Today, more than a century later, another contagion manifests, its contours not fully known, as untold numbers of Americans across the country suffer through mysterious illnesses, chalked up to the flu, allergies, or “some bug.” Just how the administration might continue to cook the data as the Covid-19 outbreak progresses is a critical question.
One politically expedient way to manipulate the statistics is to tinker with the way cases are defined. Overly restrictive criteria for defining hurricane-related deaths, for example, allowed government officials in Puerto Rico to obscure the massive death toll from Hurricane Maria. For months, they counted only the 64 deaths directly caused by the storm, rather than the thousands of other deaths that independent analyses showed followed in its wake. The state updated its death toll a year later after being forced to by a court ruling, but by then national attention to the government’s mishandling of the disaster had long faded.
How might the Trump administration tinker with the criteria in the case of the new coronavirus? One possibility: by counting only those deaths that result directly from Covid-19 infection, as opposed to those deaths brought on by the cascading collapse of hospital systems, emergency response services, and the safety net more broadly.
Wide use of at-home Covid-19 self-testing kits could have a similar effect. Critics say users are unlikely to get an accurate result with such kits, since doing so requires an uncomfortable swab deep into the back of the nose or throat where the virus lurks. More likely, users will take a shallow swab, miss the virus, and obtain a happy but false negative result—contributing to a rosy and politically expedient underestimate of the epidemic. Along with hastily approving such self-testing kits, the administration’s top officials have touted the discomfort of more accurate lab tests. Vice President Pence called his “kind of invasive.” If hospitals were to muzzle their staff by, say, preventing them from sharing their work experiences—as anecdotal reports suggest some are—they might help conceal the extent of the outbreak, too, by obscuring the carnage unfolding in their wards.
For now, exaggerated claims abound. FEMA administrator Peter Gaynor, for example, said in an interview with ABC News on March 22 that the agency was “prepared to go to zero” in the national stockpile of masks and other protective medical gear, citing “hundreds of thousands of millions of things” being shipped to desperate hospitals. But when pressed, Gaynor admitted he couldn’t, in fact, provide even the “rough number” of masks shipped by the agency.

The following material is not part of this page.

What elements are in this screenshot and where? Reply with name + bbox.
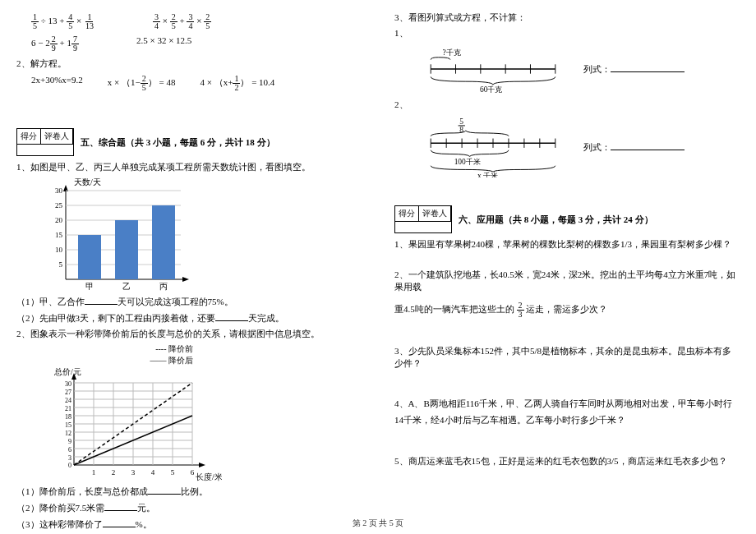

Meanwhile, Trump has been busing making inflated claims about data on the effectiveness of new treatments. A study on Covid-19 patients treated with hydroxychloroquine and azithromycin that Trump called “one of the biggest game changers in the history of medicine” in fact involved just 36 patients. STAT called the study “small and hastily designed even by the standard of Phase 1 studies.”
But the president tells us not to worry. He has said that ordinary car accidents are far worse than the untreatable, exponentially spreading pathogen. He has said that he doubts New York state needs 30,000 ventilators, because some major hospitals get along fine with just two. He has said he’d love to have the country “opened up by Easter.”
As the papers blared during Italy’s secret contagion, “There is no cholera, and never was!”